Thursday, April 30, 2009

Another C word (Convenience)

Corey Haines recently posted a note to the software craftsmanship mailing list about definable process.

What I love is the repetition of the phrase
choosing the 'most convenient' place to put the
code, rather than where it actually makes sense

I have fallen victim to this. Rather than trudge through the code to make something explicit, we looked for the most convenient point of code insertion. Even while my partner and I talked about how it felt too implicit and a little "clever", we tried anyway hoping it would save us the cost of tracking down the places where the code was needed.

It turned out to be too clever by half (at least) and got us into a mess of indirect recursion and ugliness. Eventually we figured out how to have the compiler & tests tell us where the code was used so we could make changes explicit in their context, and this took us all of an hour maybe. It was a small cost, and left us with a more explicit answer.

Of course, it also meant that some code was now being called in seven or eight places instead of one. As we made this change, it didn't seem quite DRY enough, but it was explicit and clear and worked. Lacking the imagination and time to figure out how to make it more DRY without sacrificing the clarity, we left it. We may get to revisit it at some time, we may not. But the code is working, it is explicit, it expresses itself well, and it has tests. We could do worse.

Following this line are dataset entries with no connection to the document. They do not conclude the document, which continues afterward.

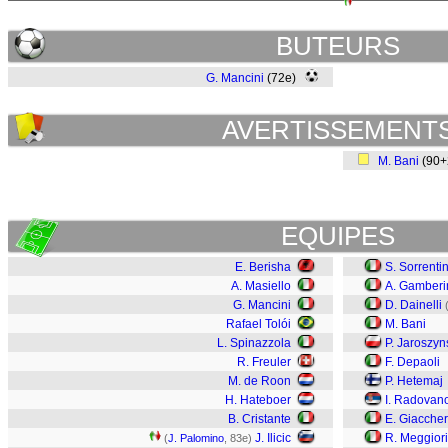
BUTEURS
G. Mancini
(72e)
AVERTISSEMENT
M. Bani
(90
EQUIPES
E. Berisha
S. Sorrenti
A. Masiello
A. Gamberi
G. Mancini
D. Dainelli
Rafael Tolói
M. Bani
L. Spinazzola
P. Jaroszyn
R. Freuler
F. Depaoli
M. de Roon
P. Hetemaj
H. Hateboer
I. Radovan
B. Cristante
E. Giaccher
J. Ilicic
R. Meggiori
(
J. Palomino
, 83e)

I think Corey Haines nailed this one. Read his post. There is undeniably a siren's song calling us to put code in the most convenient (however implicity) places in the code instead of putting it where it makes the most sense. And, as Wally remarked in his response to "The C Word", sometimes people scatter clever code around the project instead of going through the inconvenience of building it a place to live.

Convenience already has a pejorative sense, due to the Dana Carvey's SNL "church lady" character. I suppose all day I'll hear his/her voice in my head saying "Isn't that conveeeeeeenient?" and sometimes "Isn't that special?"

1 comment:

  1. Thanks for the kind words about my post. I love your reference to the church lady; I might just have to start saying 'isn't that convieneeent' more often.